A systematic approach for assessing critical performance indicators can be achieved through the implementation of a quality assurance (QA) program. QA provides a framework for constant improvement through a feedback mechanism. It allows the identification of deviations from optimum performance of mammographic equipment, suboptimal clinical practice and training needs [13].

An effective QA program should be practical to implement in a clinical setting. Adequate test equipment is necessary as well as standard methodology that provides ability to obtain the relevant objective, and subjective metrics of quality. Also, an effective QA program should be implementable at a low or moderate cost [4].

The testing of equipment should address the various critical stages of the imaging chain (acquisition, processing and display) and be implemented in a multidisciplinary team approach by trained staff (radiographer, medical physicist, radiologist) [3, 5].
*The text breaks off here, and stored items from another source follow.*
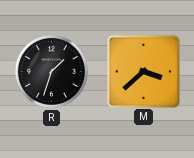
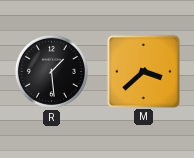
R: 1:33 -> 1:29
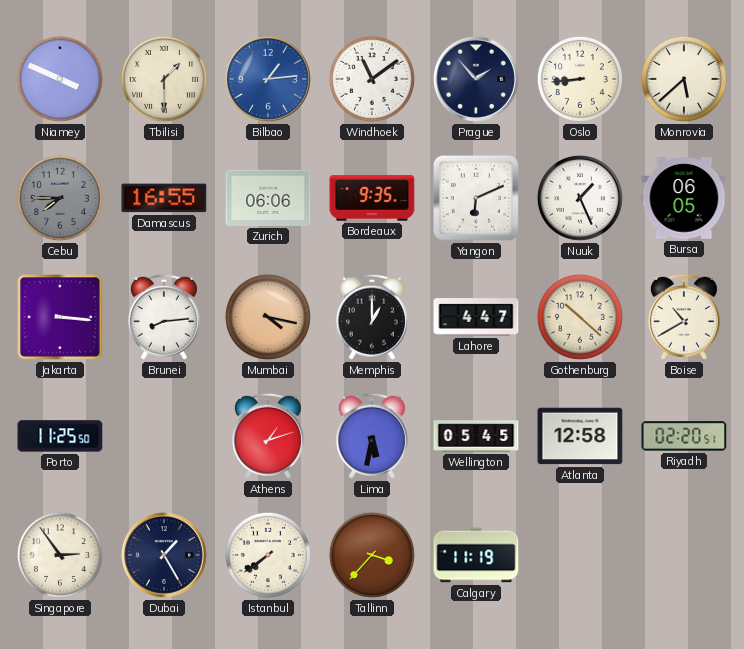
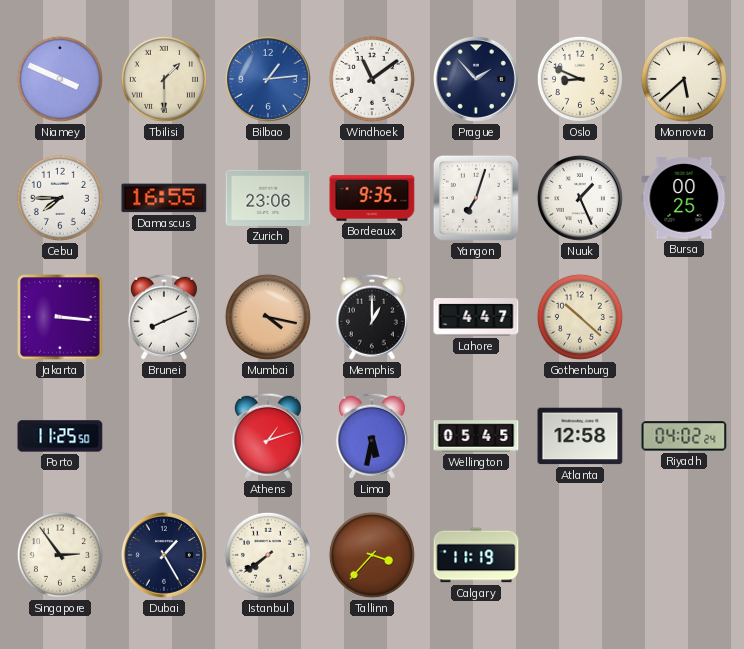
Oslo: 8:44 -> 8:49
Cebu dial: grey -> white
Zurich: 06:06 -> 23:06
Yangon: 6:11 -> 7:03
Bursa: 06:05 -> 00:25
Brunei: 8:14 -> 8:11
Boise: 10:40 -> none
Riyadh: 02:20 -> 04:02
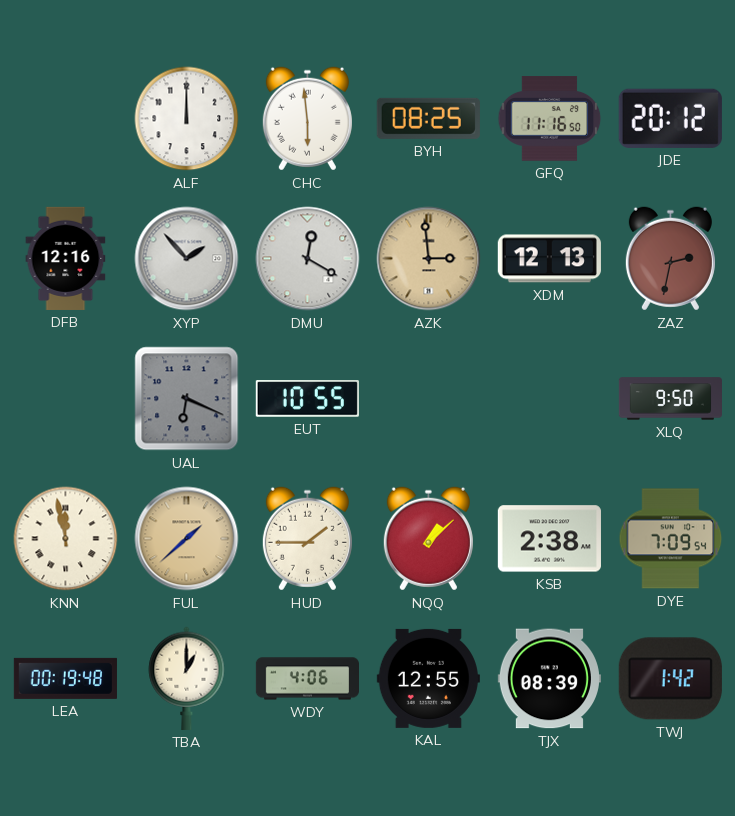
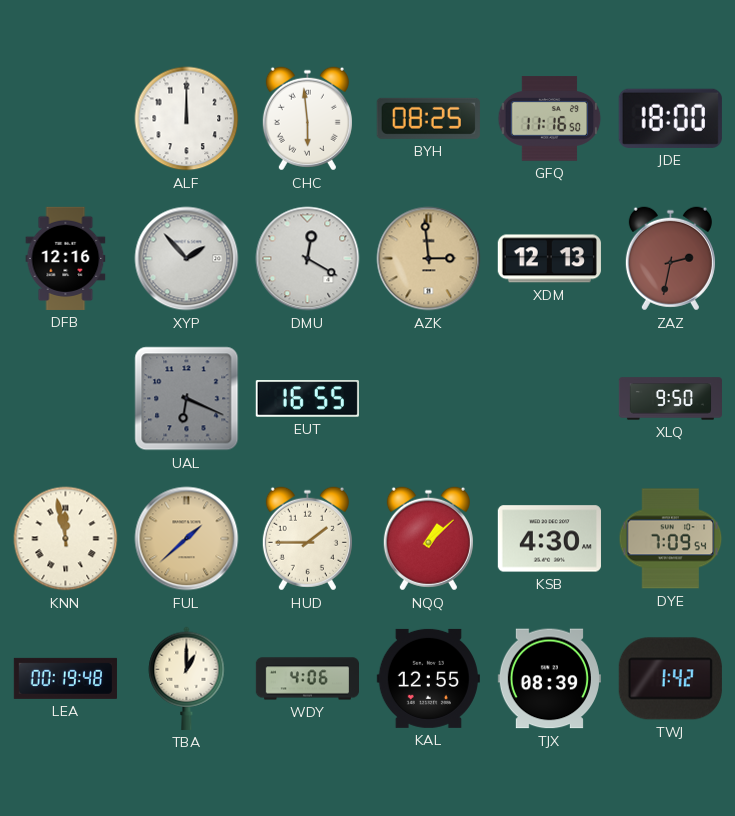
JDE: 20:12 -> 18:00
EUT: 10:55 -> 16:55
KSB: 2:38 -> 4:30
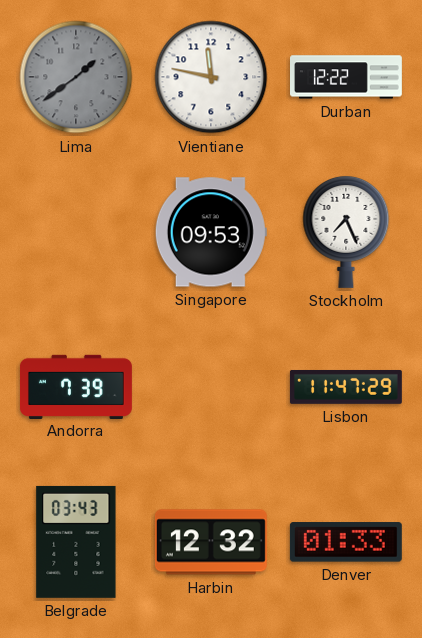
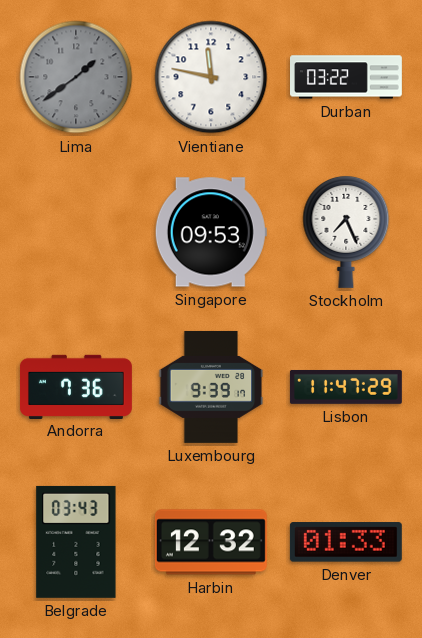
Durban: 12:22 -> 03:22
Andorra: 7:39 -> 7:36
Luxembourg: none -> 9:39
In the past 20 years, several guidance documents have been developed nationally and internationally to promote quality in mammography. The scope of the guidance documents varies with some focused on technical aspects [4, 610], whereas others include also clinical aspects (e.g. epidemiology, interventional, pathology, surgery) [7, 11]. The developments in digital mammography over the last 10 years have resulted in developments in QA programmes and promoted the recommendation of new tests and procedures for quality control [12].

This study aimed to identify, analyse and compare selected protocols currently available for QA in mammography, and to discuss their contribution to harmonise practices in mammography worldwide.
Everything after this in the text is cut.